Differences between hub motor with Torque sensor vs mid drive motor

I have Flatout in all of my 26x4 fat tires. I saw a YouTube video that compared Mr. Tuffy Tire Liners, Tannus Armor, Green Slime, and Flatout. The Flatout performed the best. I've got 1200 miles on my main ebike, lots of trail riding, zero flats. I buy the 32oz bottles and put 16oz in each tire.

 
What I found odd about that demo is that he used a power drill. I have yet to have a tire attacked by a drill while ridding! Okay, so we have strayed off topic and I will take advantage of that for a humor break. I am in an office building with everything from attorneys, plumbers, to child psychologists. You can tell when the psychologist has had a client because there is pee on the seat. Across the hall is a Taylor. I don't know how swift she is. I was walking to the mail boxes when a young woman just walked passed holding a dress and asked, "Do you know were the place is for altercations"? Now I need to replace a mid-drive.
 
I have Flatout in all of my 26x4 fat tires. I saw a YouTube video that compared Mr. Tuffy Tire Liners, Tannus Armor, Green Slime, and Flatout. The Flatout performed the best. I've got 1200 miles on my main ebike, lots of trail riding, zero flats. I buy the 32oz bottles and put 16oz in each tire.

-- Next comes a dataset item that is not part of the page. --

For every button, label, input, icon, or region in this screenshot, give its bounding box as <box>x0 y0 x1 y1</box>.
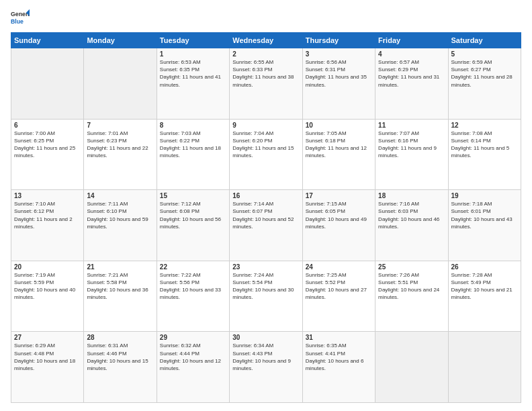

That stuff has worked for me across a wide variety of punctures, both as a tube sealant and as my tubeless sealant. Survived a 6-nail puncture (nailgun strip) once on a fat tubeless tire with Flatout. Use it on my Bullitt where the tires are much narrower and pressures much higher (60 psi front and 70 rear). Its only failure was very recently when something - I never figured out what - put a 3/4" tear in my tire casing and a similar slice into my front tube. Flatout everywhere. Tire (20x2.4") went flat in about 20 feet. Was almost unpatchable. Not much anything will do against that.
 
That stuff has worked for me across a wide variety of punctures, both as a tube sealant and as my tubeless sealant. Survived a 6-nail puncture (nailgun strip) once on a fat tubeless tire with Flatout. Use it on my Bullitt where the tires are much narrower and pressures much higher (60 psi front and 70 rear). Its only failure was very recently when something - I never figured out what - put a 3/4" tear in my tire casing and a similar slice into my front tube. Flatout everywhere. Tire (20x2.4") went flat in about 20 feet. Was almost unpatchable. Not much anything will do against that.

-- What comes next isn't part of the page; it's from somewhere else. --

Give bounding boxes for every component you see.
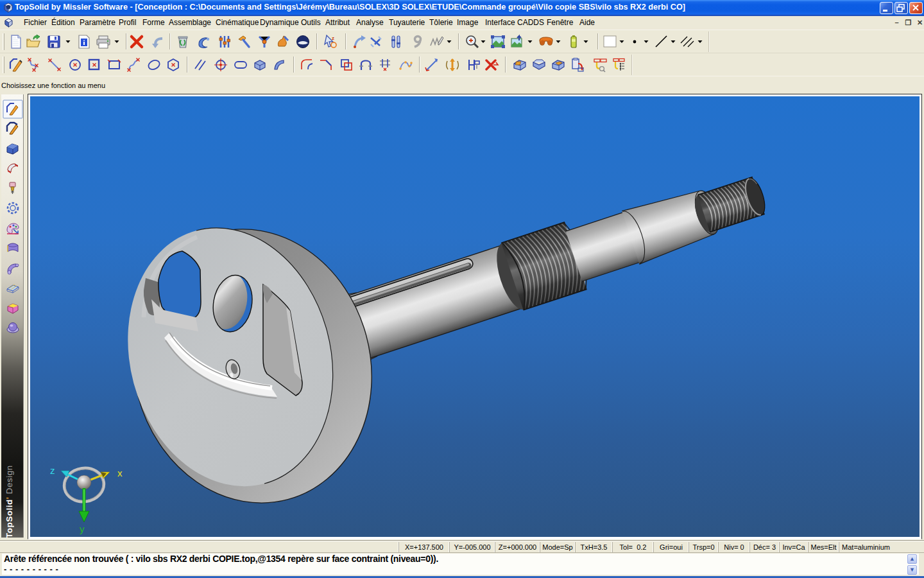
svg-text:z: z: [332, 35, 334, 41]
svg-text:x: x: [117, 468, 123, 478]
svg-text:z: z: [50, 465, 55, 476]
svg-text:y: y: [80, 523, 85, 534]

I found the new thinner flat out sucks in tubeless. the sealed holes always weep and you can lose 8ox in a month or two. I dont have any of the regular to test it out.
 
When I get a little slice in a tire I fill it with gasket making sealant. Works great. After a huge homeless encampment was bulldozed as a public health emergency, someone was going around smashing bottles on all the MUPs. The brown beer bottles are the worst because you can't see it until you are on top of it and hear that you are breaking glass with your tires. The encampment had no sanitation, no water, and there was a fire. They didn't have any kind of latrines. It took a crew with three bulldozers and other heavy equipment with a team of 12-15 an entire week to clean out the encampment. I heard that there were sharps everywhere.
 
I found the new thinner flat out sucks in tubeless. the sealed holes always weep and you can lose 8ox in a month or two. I dont have any of the regular to test it out.

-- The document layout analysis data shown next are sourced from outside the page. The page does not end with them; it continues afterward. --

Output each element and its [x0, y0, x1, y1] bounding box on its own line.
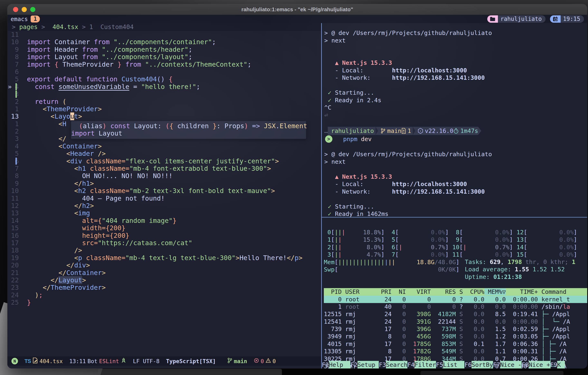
token: 17	[385, 326, 392, 332]
tasks-line: Tasks: 629, 1798 thr, 0 kthr; 1	[465, 258, 575, 266]
token: |	[370, 259, 374, 266]
token	[431, 318, 438, 325]
token: - Network:	[324, 74, 392, 81]
tmux-status-bar: emacs 1 rahuljuliato 19:15	[7, 15, 587, 23]
svg-text:s: s	[420, 130, 421, 132]
tmux-host-pill: rahuljuliato	[487, 15, 545, 23]
column-header-pid[interactable]: PID	[324, 288, 342, 295]
column-header-s[interactable]: S	[456, 288, 463, 295]
window-bottom-padding	[7, 366, 321, 368]
token: )	[35, 291, 39, 299]
code-text: OH NO!... NO! NO! NO!!!	[27, 172, 173, 180]
fnkey-f8[interactable]: F8	[522, 361, 529, 368]
emacs-pane[interactable]: > pages > 404.tsx > 1 Custom404 11 10imp…	[7, 23, 321, 368]
fnkey-f1[interactable]: F1	[322, 361, 329, 368]
titlebar[interactable]: rahuljuliato:1:emacs - "ek ~/P/g/rahulju…	[7, 4, 587, 15]
process-row[interactable]: 739 rmj 17 0 396G 737M S 0.0 1.5 0:02.59…	[324, 325, 587, 333]
process-row[interactable]: 13305 rmj 8 0 1782G 549M S 0.0 1.1 0:00.…	[324, 348, 587, 355]
terminal-line: ✓ Starting...	[324, 203, 587, 210]
fnkey-label[interactable]: K	[557, 361, 561, 368]
token: className=	[90, 165, 129, 172]
fnkey-label[interactable]: Help	[329, 361, 350, 368]
fnkey-f5[interactable]: F5	[436, 361, 443, 368]
system-stats: Tasks: 629, 1798 thr, 0 kthr; 1Load aver…	[465, 258, 575, 281]
token	[463, 326, 473, 332]
process-row[interactable]: 4015 rmj 17 0 1785G 853M S 0.1 1.7 0:06.…	[324, 340, 587, 348]
process-row[interactable]: 3949 rmj 8 0 456G 598M S 0.0 1.2 0:03.05…	[324, 333, 587, 340]
token: 0.0%	[495, 251, 509, 258]
token: height={200}	[82, 232, 129, 239]
fnkey-f4[interactable]: F4	[407, 361, 415, 368]
token: 1.5	[495, 326, 506, 332]
code-line: 4 <Container>	[7, 143, 321, 150]
token: 0.7%	[431, 244, 445, 251]
token: 4015	[327, 341, 342, 347]
process-table-header[interactable]: PID USER PRI NI VIRT RES S CPU% MEM%▽ TI…	[324, 288, 587, 296]
terminal-line	[324, 52, 587, 59]
process-row[interactable]: 12515 rmj 24 0 398G 4182M S 0.0 8.5 0:19…	[324, 310, 587, 318]
code-editor[interactable]: 11 10import Container from "../component…	[7, 31, 321, 356]
modeline-linter[interactable]: ESLint	[99, 358, 119, 364]
token: 0	[402, 348, 406, 355]
token: S	[456, 311, 463, 318]
code-line: 12 </h2>	[7, 202, 321, 209]
code-text: <Layout>	[27, 112, 82, 120]
code-text: </h2>	[27, 202, 94, 210]
column-header-time+[interactable]: TIME+	[506, 288, 538, 295]
token	[27, 246, 74, 254]
modeline-major-mode[interactable]: TypeScript[TSX]	[166, 358, 216, 364]
token: ,	[501, 258, 508, 265]
token	[463, 318, 473, 325]
process-row[interactable]: 0 root 24 0 0 0 ? 0.0 0.0 0:00.00 kernel…	[324, 296, 587, 303]
column-header-command[interactable]: Command	[538, 288, 567, 295]
token: >	[98, 105, 102, 113]
token: 0	[324, 229, 331, 236]
column-header-res[interactable]: RES	[431, 288, 456, 295]
process-row[interactable]: 1 root 40 0 0 0 ? 0.0 0.0 0:00.00 /sbin/…	[324, 303, 587, 310]
fnkey-label[interactable]: Setup	[357, 361, 379, 368]
terminal-pane[interactable]: > @ dev /Users/rmj/Projects/github/rahul…	[322, 23, 587, 217]
tmux-window-index[interactable]: 1	[31, 16, 40, 22]
code-line: 10import Container from "../components/c…	[7, 38, 321, 46]
token: "../components/layout"	[102, 53, 188, 61]
token: 13	[516, 236, 524, 243]
token: return	[35, 98, 63, 106]
fnkey-label[interactable]: Nice +	[529, 361, 550, 368]
column-header-mem%▽[interactable]: MEM%▽	[484, 288, 506, 295]
fnkey-label[interactable]: SortBy	[472, 361, 493, 368]
token: ?	[456, 303, 463, 310]
column-header-user[interactable]: USER	[342, 288, 377, 295]
column-header-pri[interactable]: PRI	[377, 288, 392, 295]
line-number: 6	[7, 157, 19, 165]
token: 1	[338, 303, 342, 310]
fnkey-label[interactable]: Nice -	[500, 361, 522, 368]
fnkey-f9[interactable]: F9	[550, 361, 557, 368]
column-header-cpu%[interactable]: CPU%	[463, 288, 484, 295]
fnkey-label[interactable]: List	[443, 361, 465, 368]
code-line: 16 height={200}	[7, 232, 321, 239]
column-header-virt[interactable]: VIRT	[406, 288, 431, 295]
htop-pane[interactable]: 0[||| 18.8%] 4[ 0.0%] 8[ 0.0%] 12[ 0.0%]…	[322, 218, 587, 368]
token: 3	[324, 251, 331, 258]
line-number: 2	[7, 98, 19, 105]
token: 0.7%	[495, 244, 509, 251]
token: Custom404	[101, 23, 134, 31]
token: Element	[280, 122, 307, 130]
tmux-session-name[interactable]: emacs	[11, 16, 28, 22]
token: [	[395, 251, 399, 258]
token: "mb-4 text-lg text-blue-300"	[126, 254, 236, 262]
process-row[interactable]: 12541 rmj 24 0 391G 22144 S 0.0 0.0 0:00…	[324, 318, 587, 325]
code-line: 5 <Header />	[7, 150, 321, 157]
popup-line: (alias) const Layout: ({ children }: Pro…	[71, 122, 306, 130]
fnkey-label[interactable]: Filter	[415, 361, 436, 368]
token	[27, 157, 66, 165]
fnkey-label[interactable]: Search	[386, 361, 407, 368]
modeline-git-branch[interactable]: main	[234, 358, 247, 364]
fnkey-f7[interactable]: F7	[493, 361, 500, 368]
fnkey-f3[interactable]: F3	[379, 361, 386, 368]
token	[385, 229, 388, 236]
fnkey-f2[interactable]: F2	[350, 361, 357, 368]
token: |	[360, 259, 363, 266]
column-header-ni[interactable]: NI	[392, 288, 406, 295]
fnkey-f6[interactable]: F6	[464, 361, 472, 368]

I talked to FlatOut maybe a year ago and the woman I spoke to on the phone told me the viscosity on the version Home Depot sells is no different than the Sportsman Formula that everyone uses on their bikes - at least they before the bike version came out. I have had great experience with the original stuff so no interest in experimenting. I did also have it seal a puncture on that same 2.4" tire. The one where it didn't it was literally at night, below freezing, with a full load of groceries and I was just not in the mood to go hunt down the culprit for posterity's sake. Was my first need-roadside-repair flat in over two years so I guess I was due.
 
I talked to FlatOut maybe a year ago and the woman I spoke to on the phone told me the viscosity on the version Home Depot sells is no different than the Sportsman Formula that everyone uses on their bikes - at least they before the bike version came out. I have had great experience with the original stuff so no interest in experimenting. I did also have it seal a puncture on that same 2.4" tire. The one where it didn't it was literally at night, below freezing, with a full load of groceries and I was just not in the mood to go hunt down the culprit for posterity's sake. Was my first need-roadside-repair flat in over two years so I guess I was due.
I bought it as I had no luck with the regular flat out on our 70 psi tandem tires. so I bought the thinner stuff but then decided to go to tubeless and used that. the tire held air well but it leaked out the punters always. I would see wet spots in the same places on the tires. every day.
 
I use Flatout Sportsmans formula (the yellow label) and I run my 26x4 fat tires at 18 PSI. 1200 miles, no flats.